Des traces de pesticides toxiques pour les abeilles ont été détectées dans 75% du miel produit dans le monde entier
En 2017, leur première étude sur la présence de néonicotinoïdes dans le miel avait eu un écho mondial qui s'est matérialisé par une publication dans la revue Science. Les chercheurs de l'Université de Neuchâtel viennent d'en remettre une couche: ces molécules ont une longue stabilité leur permettant de perdurer pendant au moins trois ans et demi dans le miel. Ces résultats viennent d'être publiés dans la revue scientifique «Environmental Pollution». «Si ces substances sont rapportées à la ruche avec le nectar, cela signifie que la colonie, y compris la reine, est exposée durant toute une vie aux neurotoxiques», s'inquiète Blaise Mulhauser, directeur du Jardin botanique de la Ville de Neuchâtel. Son inquiétude est partagée par Edward Mitchell, professeur de biologie et co-auteur de l’étude. «Bien que pour l’instant seuls quelques échantillons analysés dépassaient les normes en vigueur pour la consommation, nous ne savons pas encore quel impact ces substances ont sur la santé humaine à long terme», a-t-il indiqué.

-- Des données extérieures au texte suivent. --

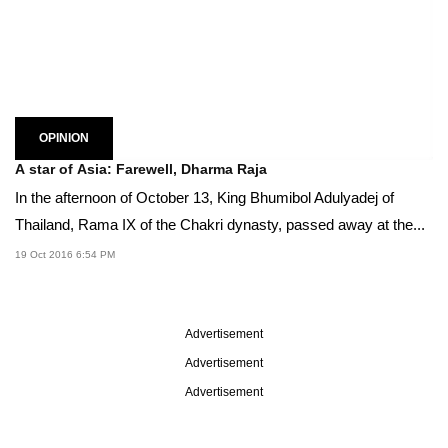
OPINION
A star of Asia: Farewell, Dharma Raja
In the afternoon of October 13, King Bhumibol Adulyadej of
Thailand, Rama IX of the Chakri dynasty, passed away at the...
19 Oct 2016 6:54 PM
Advertisement
Advertisement
Advertisement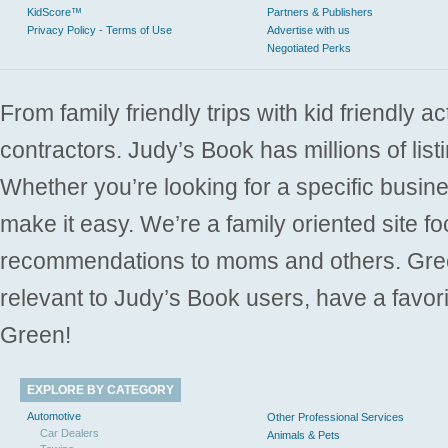
KidScore™
Partners & Publishers
Privacy Policy - Terms of Use
Advertise with us
Negotiated Perks
From family friendly trips with kid friendly a
contractors. Judy’s Book has millions of list
Whether you’re looking for a specific busine
make it easy. We’re a family oriented site f
recommendations to moms and others. Gre
relevant to Judy’s Book users, have a favori
Green!
EXPLORE BY CATEGORY
Automotive
Other Professional Services
Car Dealers
Animals & Pets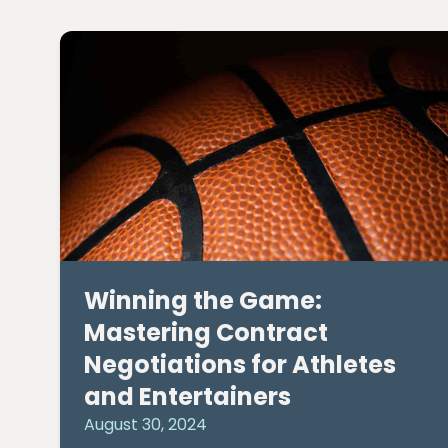
Winning the Game:
Mastering Contract
Negotiations for Athletes
and Entertainers
August 30, 2024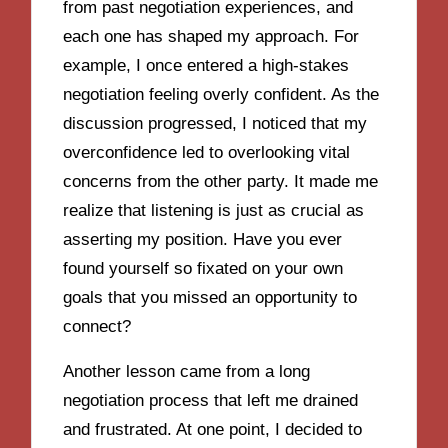
from past negotiation experiences, and
each one has shaped my approach. For
example, I once entered a high-stakes
negotiation feeling overly confident. As the
discussion progressed, I noticed that my
overconfidence led to overlooking vital
concerns from the other party. It made me
realize that listening is just as crucial as
asserting my position. Have you ever
found yourself so fixated on your own
goals that you missed an opportunity to
connect?
Another lesson came from a long
negotiation process that left me drained
and frustrated. At one point, I decided to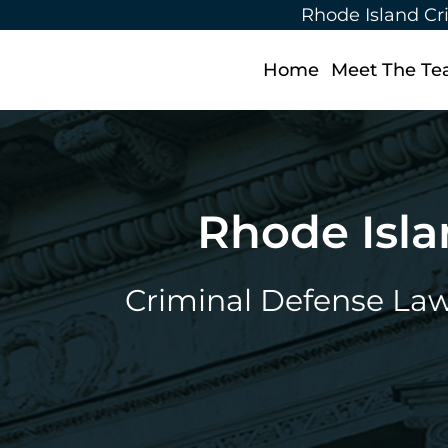
Rhode Island Cr
Home
Meet The T
Rhode Isla
Criminal Defense Lawy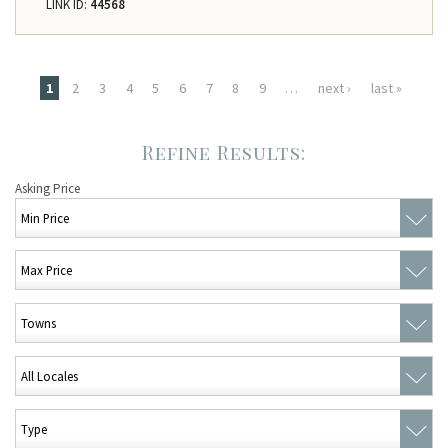
LINK ID:
44568
Pages
1
2
3
4
5
6
7
8
9
…
next ›
last »
Asking Price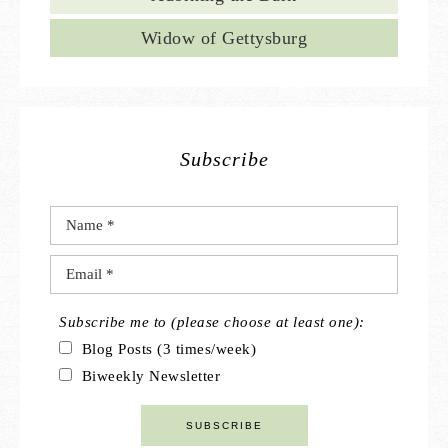
Widow of Gettysburg
Subscribe
Subscribe me to (please choose at least one):
Blog Posts (3 times/week)
Biweekly Newsletter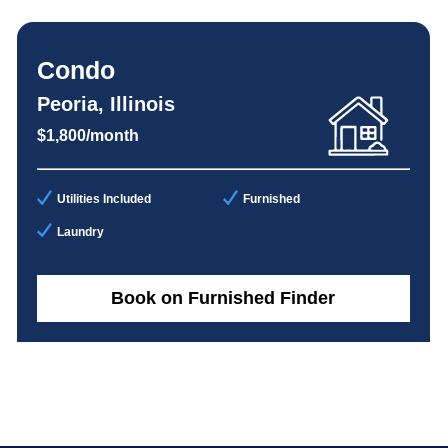
Condo
Peoria, Illinois
$1,800/month
Utilities Included
Furnished
Laundry
Book on Furnished Finder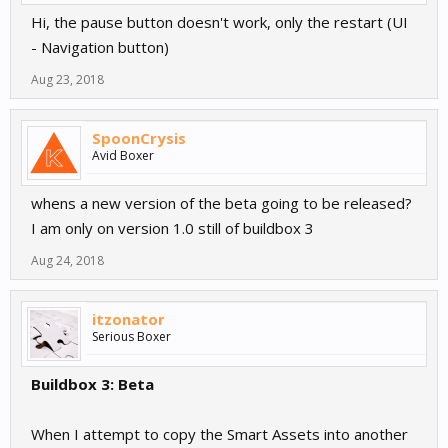
Hi, the pause button doesn't work, only the restart (UI
- Navigation button)
Aug 23, 2018
SpoonCrysis
Avid Boxer
whens a new version of the beta going to be released?
I am only on version 1.0 still of buildbox 3
Aug 24, 2018
itzonator
Serious Boxer
Buildbox 3: Beta
When I attempt to copy the Smart Assets into another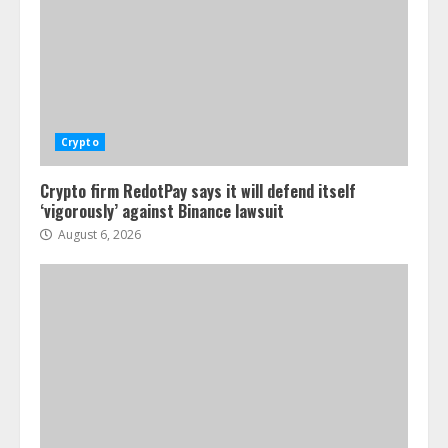
Crypto
Crypto firm RedotPay says it will defend itself
‘vigorously’ against Binance lawsuit
August 6, 2026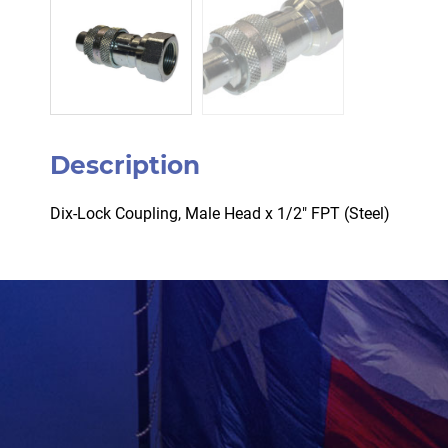
Description
Dix-Lock Coupling, Male Head x 1/2″ FPT (Steel)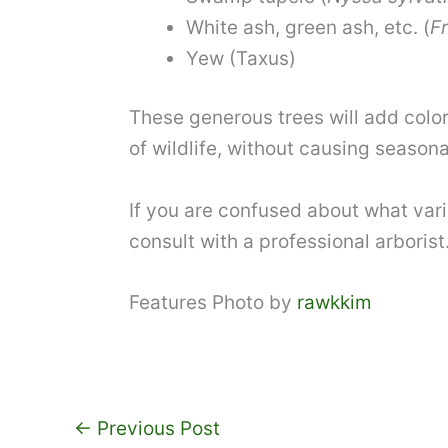
White ash
, green ash, etc. (
F
Yew
(Taxus)
These generous trees will add color
of wildlife, without causing seasona
If you are confused about what vari
consult with a professional arborist
Features Photo by
rawkkim
←
Previous Post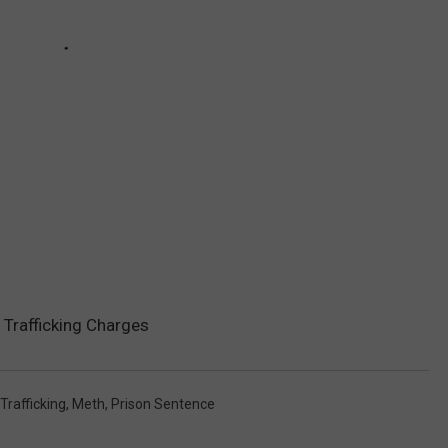
Trafficking Charges
Trafficking
,
Meth
,
Prison Sentence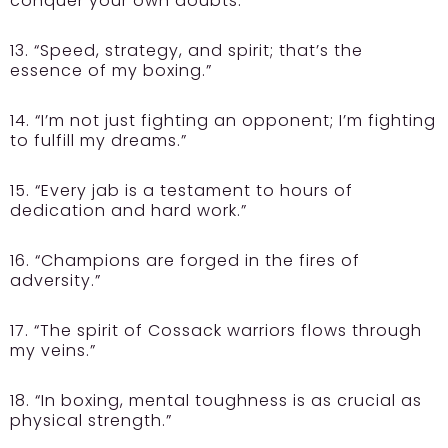
conquer your own doubts.”
13. “Speed, strategy, and spirit; that’s the
essence of my boxing.”
14. “I’m not just fighting an opponent; I’m fighting
to fulfill my dreams.”
15. “Every jab is a testament to hours of
dedication and hard work.”
16. “Champions are forged in the fires of
adversity.”
17. “The spirit of Cossack warriors flows through
my veins.”
18. “In boxing, mental toughness is as crucial as
physical strength.”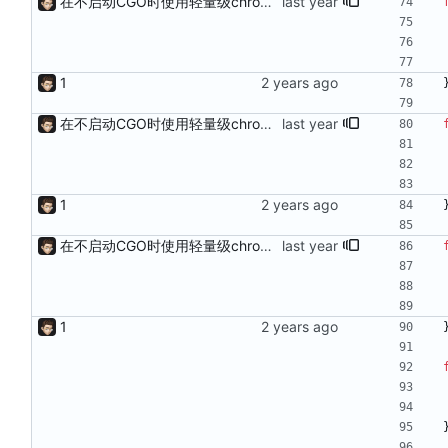
在不启动CGO时使用轻量级chromedp
1
在不启动CGO时使用轻量级chromedp
1
在不启动CGO时使用轻量级chromedp
1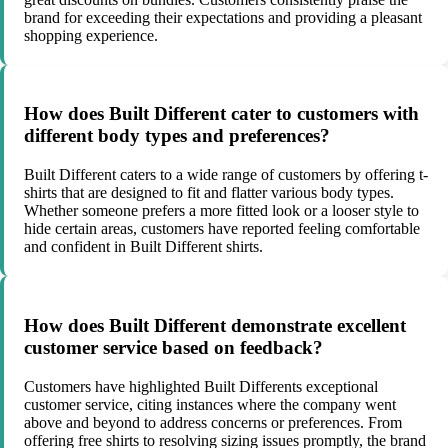
brand for exceeding their expectations and providing a pleasant
shopping experience.
How does Built Different cater to customers with
different body types and preferences?
Built Different caters to a wide range of customers by offering t-
shirts that are designed to fit and flatter various body types.
Whether someone prefers a more fitted look or a looser style to
hide certain areas, customers have reported feeling comfortable
and confident in Built Different shirts.
How does Built Different demonstrate excellent
customer service based on feedback?
Customers have highlighted Built Differents exceptional
customer service, citing instances where the company went
above and beyond to address concerns or preferences. From
offering free shirts to resolving sizing issues promptly, the brand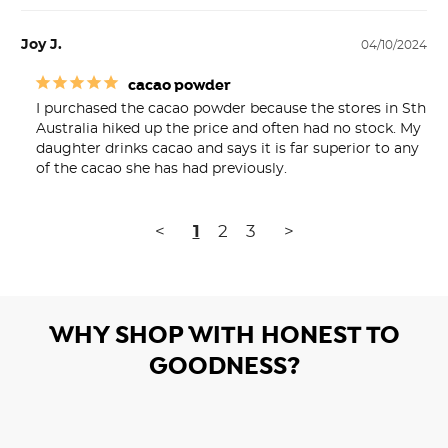
Joy J.
04/10/2024
cacao powder
I purchased the cacao powder because the stores in Sth 
Australia hiked up the price and often had no stock. My 
daughter drinks cacao and says it is far superior to any 
<
1
2
3
>
WHY SHOP WITH HONEST TO
GOODNESS?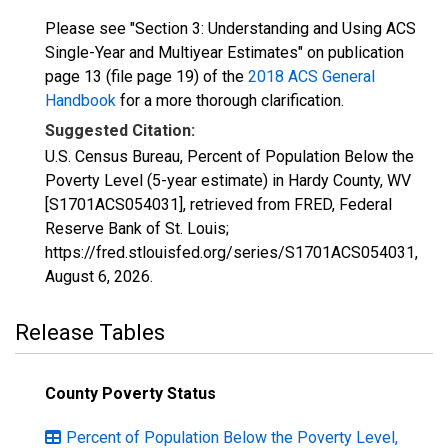
Please see "Section 3: Understanding and Using ACS
Single-Year and Multiyear Estimates" on publication
page 13 (file page 19) of the
2018 ACS General
Handbook
for a more thorough clarification.
Suggested Citation:
U.S. Census Bureau, Percent of Population Below the
Poverty Level (5-year estimate) in Hardy County, WV
[S1701ACS054031], retrieved from FRED, Federal
Reserve Bank of St. Louis;
https://fred.stlouisfed.org/series/S1701ACS054031,
August 6, 2026
.
Release Tables
County Poverty Status
Percent of Population Below the Poverty Level,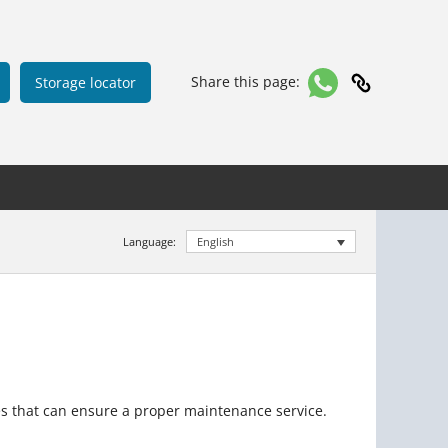
Share this page:
Storage locator
Language:
English
es that can ensure a proper maintenance service.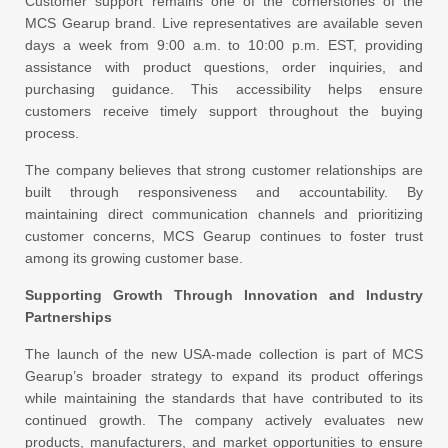
Customer support remains one of the cornerstones of the
MCS Gearup brand. Live representatives are available seven
days a week from 9:00 a.m. to 10:00 p.m. EST, providing
assistance with product questions, order inquiries, and
purchasing guidance. This accessibility helps ensure
customers receive timely support throughout the buying
process.
The company believes that strong customer relationships are
built through responsiveness and accountability. By
maintaining direct communication channels and prioritizing
customer concerns, MCS Gearup continues to foster trust
among its growing customer base.
Supporting Growth Through Innovation and Industry
Partnerships
The launch of the new USA-made collection is part of MCS
Gearup’s broader strategy to expand its product offerings
while maintaining the standards that have contributed to its
continued growth. The company actively evaluates new
products, manufacturers, and market opportunities to ensure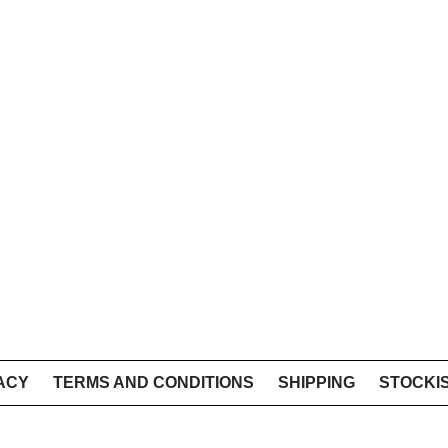
ACY
TERMS AND CONDITIONS
SHIPPING
STOCKI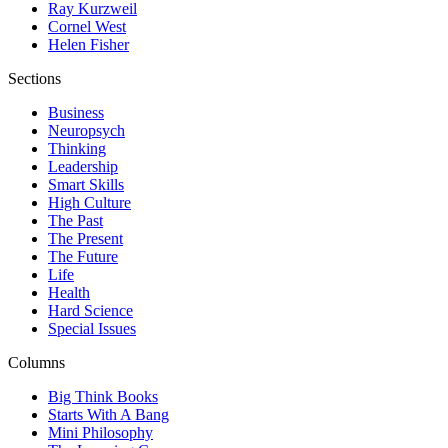
Ray Kurzweil
Cornel West
Helen Fisher
Sections
Business
Neuropsych
Thinking
Leadership
Smart Skills
High Culture
The Past
The Present
The Future
Life
Health
Hard Science
Special Issues
Columns
Big Think Books
Starts With A Bang
Mini Philosophy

Santé des abeilles affectée
L'étude neuchâteloise a réussi à détecter une concentration de 2 picogrammes de substance par gramme de matière. «C'est l’équivalent de la masse d’une pièce de 5 centimes dans une masse égale à neuf fois celle de la tour Eiffel», a fait remarquer l'UniNE mardi. Ce degré de précision et de sensibilité jusqu’à 1000 fois supérieur aux méthodes utilisées précédemment a permis de mieux détailler les niveaux de pesticides présents dans l’environnement. «Les taux maximaux autorisés pour la consommation humaine sont de l’ordre de 50'000 pg/g, alors que la santé des abeilles est affectée à partir de 100 pg/g. Cela représente tout de même des milliards de molécules dans le cerveau d’une abeille», alerte Edward Mitchell.
Comparativement à l’étude de 2017, quatre molécules (dinotefuran, nitenpyram, sulfoxaflor, et flupyradifurone) ont fait leur apparition dans 28% des 36 échantillons analysés. «Le dinotefuran et le nitenpyram ne sont pas des substances nouvelles, mais elle sont moins utilisées et donc moins souvent mesurées», affirme Gaétan Glauser, l'auteur principal de l’étude. Le dinotefuran n’est pas autorisé en Suisse mais l'est dans des pays comme les Etats-Unis ou le Japon. Si le nitenpyram est peu utilisé en agriculture, il l'est davantage en usage vétérinaire.
«Le principe de précaution devrait être appliqué»
Quant au sulfoxaflor et à la flupyradifurone, le débat fait actuellement rage concernant leur appartenance à la classe des néonicotinoïdes ou pas. «Les premières études scientifiques ont démontré que ces molécules ont les mêmes effets que les autres néonicotinoïdes et elles en partagent le mode d’action dans le système nerveux. Plutôt que d’attendre dix ou vingt ans pour tester leurs effets de manière exhaustive, il semble plus raisonnable d’appliquer le principe de précaution et de considérer ces nouvelles molécules comme des néonicotinoïdes», a conclu Gaétan Glauser.